Steven M. Balke, Jr.

Steven M. Balke, Jr., is a transitional deacon in the Episcopal Church. He is from the Diocese of Indianapolis and is a senior at Virginia Theological Seminary. He is a strong supporter of Restorative Justice groups, the importance of the pedagogy of preaching and lifelong theological formation. Steven lives with his wife and 1-year-old son in Virginia.

Read Steven’s comments on the Revised Common Lectionary readings for the Day of Pentecost (A).

Read Steven’s comments on the Revised Common Lectionary readings for the Proper 19 (A).

Read Steven’s comments on the Revised Common Lectionary readings for All Saints’ Day (A).

Read Steven’s comments on the Revised Common Lectionary readings for 2 Christmas (A,B,C).

Read Steven’s comments on the Revised Common Lectionary readings for 1 Lent (B).

Read Steven’s comments on the Revised Common Lectionary readings for Palm Sunday (B).

Read Steven’s comments on the Revised Common Lectionary readings for 7 Easter (B).

Bible Study: Day of Pentecost (A)

June 8, 2014

Steven BalkeVirginia Theological Seminary

“Jesus said to them again, ‘Peace be with you. As the Father has sent me, so I send you.’ When he had said this, he breathed on them and said to them, ‘Receive the Holy Spirit.’” (John 20:21-22)

The Revised Common Lectionary (RCL) readings:
Acts 2:1-21; Psalm 104:25-35; 1 Corinthians 12:3b-13; John 20:19-23

Acts 2:1-21

The Holy Spirit empowers people in many different ways, but these gifts carry with them a responsibility to share them with others. By the grace of God, the Holy Spirit gives some the ability to withstand great trials and adversity (look at the Judges) and others inspiration to see great truths (see the Prophets), and here the Holy Spirit gave Jesus’ disciples the ability to speak to and be understood by the people of scattered nations and languages – a kind of reversal of the Tower of Babel story.

But if the disciples or anyone else takes their gifts and keeps them to themselves, they are wasted. The Good News that God has given us is likewise wasted if we do not then share it with others and welcome them into finding the love of each other and love of God to which we are all called.

It is not enough, however, to share God’s Word with those who are like us, think the way we think, and speak the way we speak. God’s Holy Spirit at Pentecost points to our responsibility to share our gifts and our love with those who are different from us. The Holy Spirit gave the disciples the power to literally speak to others in their own language, but we can also approach people where they are in life.

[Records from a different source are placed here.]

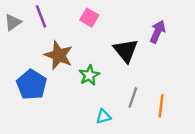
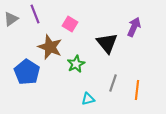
pink square: (89, 18) -> (70, 24), moved

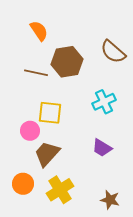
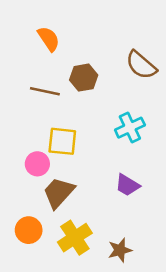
brown hexagon: (67, 62) -> (84, 78), size x0.7
brown star: (110, 200) -> (120, 250), moved, turned -30

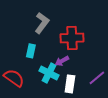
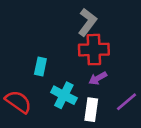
gray L-shape: (42, 23) -> (87, 22), moved
purple arrow: (62, 61) -> (98, 78), moved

We cannot place the burden on others to cross cultural, social, and language barriers to find us – God empowers us to stand up and bring the gifts of the Spirit to them.

Where are the barriers that keep you from loving others?

In what ways are you empowered to go out into the world and love others?

Psalm 104:25-35

Looking for God’s presence and God’s love in the world around us can be a great habit to form. Noticing God in the world is just like exercising: It is an easy habit to pick up if you commit to it, and it adds to your life; but it is an easy habit to fall out of in a world where it is easy to just let it get away from you. It is easy to get trapped into thinking about God only when God is being explicitly mentioned, and fall into a habit of not thinking about God while you are out in the everydayness of our world full of pressing concerns.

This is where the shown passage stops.